### Exercise
Each line of the data has to be retyped exactly as it is.

### Supplied information
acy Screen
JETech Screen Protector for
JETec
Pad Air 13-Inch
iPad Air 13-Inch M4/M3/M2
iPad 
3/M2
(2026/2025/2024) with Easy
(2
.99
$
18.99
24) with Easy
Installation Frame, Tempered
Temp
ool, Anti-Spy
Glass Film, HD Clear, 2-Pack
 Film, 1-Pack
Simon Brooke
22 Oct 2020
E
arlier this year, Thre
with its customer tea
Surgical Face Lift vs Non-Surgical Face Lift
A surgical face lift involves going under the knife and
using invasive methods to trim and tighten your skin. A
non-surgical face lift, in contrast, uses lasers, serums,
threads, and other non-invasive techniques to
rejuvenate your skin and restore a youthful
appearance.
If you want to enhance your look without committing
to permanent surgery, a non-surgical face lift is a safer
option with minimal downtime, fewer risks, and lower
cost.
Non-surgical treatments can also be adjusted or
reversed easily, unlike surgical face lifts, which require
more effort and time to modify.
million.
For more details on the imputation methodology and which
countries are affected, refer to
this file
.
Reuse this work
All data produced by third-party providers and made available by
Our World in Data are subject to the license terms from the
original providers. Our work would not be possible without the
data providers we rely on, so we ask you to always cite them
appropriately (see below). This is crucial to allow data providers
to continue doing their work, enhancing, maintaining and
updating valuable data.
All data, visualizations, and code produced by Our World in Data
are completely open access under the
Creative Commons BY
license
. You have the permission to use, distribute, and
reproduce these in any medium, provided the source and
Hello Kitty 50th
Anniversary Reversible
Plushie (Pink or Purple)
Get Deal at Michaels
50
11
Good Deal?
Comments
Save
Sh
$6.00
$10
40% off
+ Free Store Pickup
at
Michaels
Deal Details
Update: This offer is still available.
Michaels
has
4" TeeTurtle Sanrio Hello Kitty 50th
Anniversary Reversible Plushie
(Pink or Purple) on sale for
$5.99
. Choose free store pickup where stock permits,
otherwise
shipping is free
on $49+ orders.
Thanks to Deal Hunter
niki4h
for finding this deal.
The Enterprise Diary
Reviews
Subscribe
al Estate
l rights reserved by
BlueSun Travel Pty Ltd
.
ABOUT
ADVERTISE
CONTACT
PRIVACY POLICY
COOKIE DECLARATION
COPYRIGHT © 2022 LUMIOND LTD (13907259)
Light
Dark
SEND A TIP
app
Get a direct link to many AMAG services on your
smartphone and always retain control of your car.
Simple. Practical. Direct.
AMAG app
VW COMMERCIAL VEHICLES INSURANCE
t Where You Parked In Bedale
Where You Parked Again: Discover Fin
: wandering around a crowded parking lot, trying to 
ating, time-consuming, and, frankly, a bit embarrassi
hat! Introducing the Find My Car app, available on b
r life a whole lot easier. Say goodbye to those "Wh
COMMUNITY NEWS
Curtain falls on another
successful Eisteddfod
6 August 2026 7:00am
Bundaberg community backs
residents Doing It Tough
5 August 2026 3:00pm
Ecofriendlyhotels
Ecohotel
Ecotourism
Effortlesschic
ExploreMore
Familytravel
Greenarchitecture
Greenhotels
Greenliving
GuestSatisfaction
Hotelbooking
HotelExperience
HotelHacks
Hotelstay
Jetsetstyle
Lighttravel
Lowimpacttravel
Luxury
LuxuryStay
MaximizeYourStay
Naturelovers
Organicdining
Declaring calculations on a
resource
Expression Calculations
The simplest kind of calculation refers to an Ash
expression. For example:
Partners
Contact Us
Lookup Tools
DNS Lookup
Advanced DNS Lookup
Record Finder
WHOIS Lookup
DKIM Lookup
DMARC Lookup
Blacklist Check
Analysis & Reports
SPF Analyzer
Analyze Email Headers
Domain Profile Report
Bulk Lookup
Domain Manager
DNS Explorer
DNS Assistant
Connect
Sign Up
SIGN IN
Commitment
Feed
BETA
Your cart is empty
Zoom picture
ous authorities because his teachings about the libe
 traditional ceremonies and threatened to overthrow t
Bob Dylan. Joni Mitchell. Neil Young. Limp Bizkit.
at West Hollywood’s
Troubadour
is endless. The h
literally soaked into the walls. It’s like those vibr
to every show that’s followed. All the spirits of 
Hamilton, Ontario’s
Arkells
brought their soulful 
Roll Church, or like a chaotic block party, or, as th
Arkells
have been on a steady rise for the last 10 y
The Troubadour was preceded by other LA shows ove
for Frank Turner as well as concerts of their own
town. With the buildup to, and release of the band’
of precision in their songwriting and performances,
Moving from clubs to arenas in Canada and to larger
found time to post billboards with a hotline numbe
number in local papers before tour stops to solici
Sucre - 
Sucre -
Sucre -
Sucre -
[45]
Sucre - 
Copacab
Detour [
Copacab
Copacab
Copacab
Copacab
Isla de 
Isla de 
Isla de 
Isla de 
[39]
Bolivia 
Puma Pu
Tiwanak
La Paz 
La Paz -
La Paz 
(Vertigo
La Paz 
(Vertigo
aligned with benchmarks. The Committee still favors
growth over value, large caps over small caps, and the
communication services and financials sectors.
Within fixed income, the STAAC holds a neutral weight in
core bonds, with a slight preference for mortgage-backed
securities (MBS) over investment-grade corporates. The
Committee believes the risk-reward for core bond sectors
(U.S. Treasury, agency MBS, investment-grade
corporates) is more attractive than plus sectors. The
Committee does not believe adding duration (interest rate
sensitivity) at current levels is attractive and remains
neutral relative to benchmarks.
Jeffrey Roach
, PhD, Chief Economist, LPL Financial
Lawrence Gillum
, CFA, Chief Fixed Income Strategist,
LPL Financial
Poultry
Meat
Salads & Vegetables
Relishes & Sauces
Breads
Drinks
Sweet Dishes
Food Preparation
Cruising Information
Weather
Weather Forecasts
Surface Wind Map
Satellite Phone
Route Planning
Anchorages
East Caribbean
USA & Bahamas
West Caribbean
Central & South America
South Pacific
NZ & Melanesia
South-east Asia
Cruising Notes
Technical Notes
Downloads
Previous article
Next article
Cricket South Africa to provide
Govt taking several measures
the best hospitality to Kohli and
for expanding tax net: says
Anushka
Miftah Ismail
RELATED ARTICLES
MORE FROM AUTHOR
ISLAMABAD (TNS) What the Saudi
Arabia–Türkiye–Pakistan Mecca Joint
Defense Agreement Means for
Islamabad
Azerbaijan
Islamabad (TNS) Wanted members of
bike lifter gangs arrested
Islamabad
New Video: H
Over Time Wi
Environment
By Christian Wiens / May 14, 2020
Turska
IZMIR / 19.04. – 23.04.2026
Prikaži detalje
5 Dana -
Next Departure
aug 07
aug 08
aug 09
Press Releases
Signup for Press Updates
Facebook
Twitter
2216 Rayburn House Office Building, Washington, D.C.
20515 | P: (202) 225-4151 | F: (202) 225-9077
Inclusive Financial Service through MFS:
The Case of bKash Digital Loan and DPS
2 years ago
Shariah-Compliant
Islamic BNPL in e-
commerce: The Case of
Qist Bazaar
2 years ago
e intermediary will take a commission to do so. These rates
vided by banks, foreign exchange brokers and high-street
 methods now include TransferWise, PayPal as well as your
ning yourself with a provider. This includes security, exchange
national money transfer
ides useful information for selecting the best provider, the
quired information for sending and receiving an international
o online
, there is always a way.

### Response to this task
acy Screen
JETech Screen Protector for
JETec
Pad Air 13-Inch
iPad Air 13-Inch M4/M3/M2
iPad 
3/M2
(2026/2025/2024) with Easy
(2
.99
$
18.99
24) with Easy
Installation Frame, Tempered
Temp
ool, Anti-Spy
Glass Film, HD Clear, 2-Pack
 Film, 1-Pack
Simon Brooke
22 Oct 2020
E
arlier this year, Thre
with its customer tea
Surgical Face Lift vs Non-Surgical Face Lift
A surgical face lift involves going under the knife and
using invasive methods to trim and tighten your skin. A
non-surgical face lift, in contrast, uses lasers, serums,
threads, and other non-invasive techniques to
rejuvenate your skin and restore a youthful
appearance.
If you want to enhance your look without committing
to permanent surgery, a non-surgical face lift is a safer
option with minimal downtime, fewer risks, and lower
cost.
Non-surgical treatments can also be adjusted or
reversed easily, unlike surgical face lifts, which require
more effort and time to modify.
million.
For more details on the imputation methodology and which
countries are affected, refer to
this file
.
Reuse this work
All data produced by third-party providers and made available by
Our World in Data are subject to the license terms from the
original providers. Our work would not be possible without the
data providers we rely on, so we ask you to always cite them
appropriately (see below). This is crucial to allow data providers
to continue doing their work, enhancing, maintaining and
updating valuable data.
All data, visualizations, and code produced by Our World in Data
are completely open access under the
Creative Commons BY
license
. You have the permission to use, distribute, and
reproduce these in any medium, provided the source and
Hello Kitty 50th
Anniversary Reversible
Plushie (Pink or Purple)
Get Deal at Michaels
50
11
Good Deal?
Comments
Save
Sh
$6.00
$10
40% off
+ Free Store Pickup
at
Michaels
Deal Details
Update: This offer is still available.
Michaels
has
4" TeeTurtle Sanrio Hello Kitty 50th
Anniversary Reversible Plushie
(Pink or Purple) on sale for
$5.99
. Choose free store pickup where stock permits,
otherwise
shipping is free
on $49+ orders.
Thanks to Deal Hunter
niki4h
for finding this deal.
The Enterprise Diary
Reviews
Subscribe
al Estate
l rights reserved by
BlueSun Travel Pty Ltd
.
ABOUT
ADVERTISE
CONTACT
PRIVACY POLICY
COOKIE DECLARATION
COPYRIGHT © 2022 LUMIOND LTD (13907259)
Light
Dark
SEND A TIP
app
Get a direct link to many AMAG services on your
smartphone and always retain control of your car.
Simple. Practical. Direct.
AMAG app
VW COMMERCIAL VEHICLES INSURANCE
t Where You Parked In Bedale
Where You Parked Again: Discover Fin
: wandering around a crowded parking lot, trying to 
ating, time-consuming, and, frankly, a bit embarrassi
hat! Introducing the Find My Car app, available on b
r life a whole lot easier. Say goodbye to those "Wh
COMMUNITY NEWS
Curtain falls on another
successful Eisteddfod
6 August 2026 7:00am
Bundaberg community backs
residents Doing It Tough
5 August 2026 3:00pm
Ecofriendlyhotels
Ecohotel
Ecotourism
Effortlesschic
ExploreMore
Familytravel
Greenarchitecture
Greenhotels
Greenliving
GuestSatisfaction
Hotelbooking
HotelExperience
HotelHacks
Hotelstay
Jetsetstyle
Lighttravel
Lowimpacttravel
Luxury
LuxuryStay
MaximizeYourStay
Naturelovers
Organicdining
Declaring calculations on a
resource
Expression Calculations
The simplest kind of calculation refers to an Ash
expression. For example:
Partners
Contact Us
Lookup Tools
DNS Lookup
Advanced DNS Lookup
Record Finder
WHOIS Lookup
DKIM Lookup
DMARC Lookup
Blacklist Check
Analysis & Reports
SPF Analyzer
Analyze Email Headers
Domain Profile Report
Bulk Lookup
Domain Manager
DNS Explorer
DNS Assistant
Connect
Sign Up
SIGN IN
Commitment
Feed
BETA
Your cart is empty
Zoom picture
ous authorities because his teachings about the libe
 traditional ceremonies and threatened to overthrow t
Bob Dylan. Joni Mitchell. Neil Young. Limp Bizkit.
at West Hollywood’s
Troubadour
is endless. The h
literally soaked into the walls. It’s like those vibr
to every show that’s followed. All the spirits of 
Hamilton, Ontario’s
Arkells
brought their soulful 
Roll Church, or like a chaotic block party, or, as th
Arkells
have been on a steady rise for the last 10 y
The Troubadour was preceded by other LA shows ove
for Frank Turner as well as concerts of their own
town. With the buildup to, and release of the band’
of precision in their songwriting and performances,
Moving from clubs to arenas in Canada and to larger
found time to post billboards with a hotline numbe
number in local papers before tour stops to solici
Sucre - 
Sucre -
Sucre -
Sucre -
[45]
Sucre - 
Copacab
Detour [
Copacab
Copacab
Copacab
Copacab
Isla de 
Isla de 
Isla de 
Isla de 
[39]
Bolivia 
Puma Pu
Tiwanak
La Paz 
La Paz -
La Paz 
(Vertigo
La Paz 
(Vertigo
aligned with benchmarks. The Committee still favors
growth over value, large caps over small caps, and the
communication services and financials sectors.
Within fixed income, the STAAC holds a neutral weight in
core bonds, with a slight preference for mortgage-backed
securities (MBS) over investment-grade corporates. The
Committee believes the risk-reward for core bond sectors
(U.S. Treasury, agency MBS, investment-grade
corporates) is more attractive than plus sectors. The
Committee does not believe adding duration (interest rate
sensitivity) at current levels is attractive and remains
neutral relative to benchmarks.
Jeffrey Roach
, PhD, Chief Economist, LPL Financial
Lawrence Gillum
, CFA, Chief Fixed Income Strategist,
LPL Financial
Poultry
Meat
Salads & Vegetables
Relishes & Sauces
Breads
Drinks
Sweet Dishes
Food Preparation
Cruising Information
Weather
Weather Forecasts
Surface Wind Map
Satellite Phone
Route Planning
Anchorages
East Caribbean
USA & Bahamas
West Caribbean
Central & South America
South Pacific
NZ & Melanesia
South-east Asia
Cruising Notes
Technical Notes
Downloads
Previous article
Next article
Cricket South Africa to provide
Govt taking several measures
the best hospitality to Kohli and
for expanding tax net: says
Anushka
Miftah Ismail
RELATED ARTICLES
MORE FROM AUTHOR
ISLAMABAD (TNS) What the Saudi
Arabia–Türkiye–Pakistan Mecca Joint
Defense Agreement Means for
Islamabad
Azerbaijan
Islamabad (TNS) Wanted members of
bike lifter gangs arrested
Islamabad
New Video: H
Over Time Wi
Environment
By Christian Wiens / May 14, 2020
Turska
IZMIR / 19.04. – 23.04.2026
Prikaži detalje
5 Dana -
Next Departure
aug 07
aug 08
aug 09
Press Releases
Signup for Press Updates
Facebook
Twitter
2216 Rayburn House Office Building, Washington, D.C.
20515 | P: (202) 225-4151 | F: (202) 225-9077
Inclusive Financial Service through MFS:
The Case of bKash Digital Loan and DPS
2 years ago
Shariah-Compliant
Islamic BNPL in e-
commerce: The Case of
Qist Bazaar
2 years ago
e intermediary will take a commission to do so. These rates
vided by banks, foreign exchange brokers and high-street
 methods now include TransferWise, PayPal as well as your
ning yourself with a provider. This includes security, exchange
national money transfer
ides useful information for selecting the best provider, the
quired information for sending and receiving an international
o online
, there is always a way.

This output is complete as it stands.